# Problem description
How many lines in the material below contain the word "専決処分事項の報告について"? Write only the number.

++++ Records to use ++++

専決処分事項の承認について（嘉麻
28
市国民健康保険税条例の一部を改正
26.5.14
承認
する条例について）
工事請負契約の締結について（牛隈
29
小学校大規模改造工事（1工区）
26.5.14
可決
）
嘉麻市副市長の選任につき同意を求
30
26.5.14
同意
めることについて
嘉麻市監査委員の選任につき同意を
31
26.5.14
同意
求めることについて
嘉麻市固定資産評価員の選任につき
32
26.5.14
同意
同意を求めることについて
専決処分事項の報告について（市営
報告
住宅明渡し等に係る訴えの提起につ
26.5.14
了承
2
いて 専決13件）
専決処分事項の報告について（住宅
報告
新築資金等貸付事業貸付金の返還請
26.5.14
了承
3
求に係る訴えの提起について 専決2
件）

++++
++++ Records to use ++++

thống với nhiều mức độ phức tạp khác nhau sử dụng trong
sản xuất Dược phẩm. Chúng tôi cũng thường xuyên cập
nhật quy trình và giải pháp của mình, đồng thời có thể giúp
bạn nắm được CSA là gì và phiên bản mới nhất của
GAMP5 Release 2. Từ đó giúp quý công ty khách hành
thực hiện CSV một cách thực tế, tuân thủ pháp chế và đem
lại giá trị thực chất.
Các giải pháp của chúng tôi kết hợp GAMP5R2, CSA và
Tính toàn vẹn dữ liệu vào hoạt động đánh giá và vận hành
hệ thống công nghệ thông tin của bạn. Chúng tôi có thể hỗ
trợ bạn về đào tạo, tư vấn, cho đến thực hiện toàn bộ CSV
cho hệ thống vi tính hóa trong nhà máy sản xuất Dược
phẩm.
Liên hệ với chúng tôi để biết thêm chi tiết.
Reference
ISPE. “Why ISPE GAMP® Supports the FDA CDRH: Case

++++

# Output for this exercise
2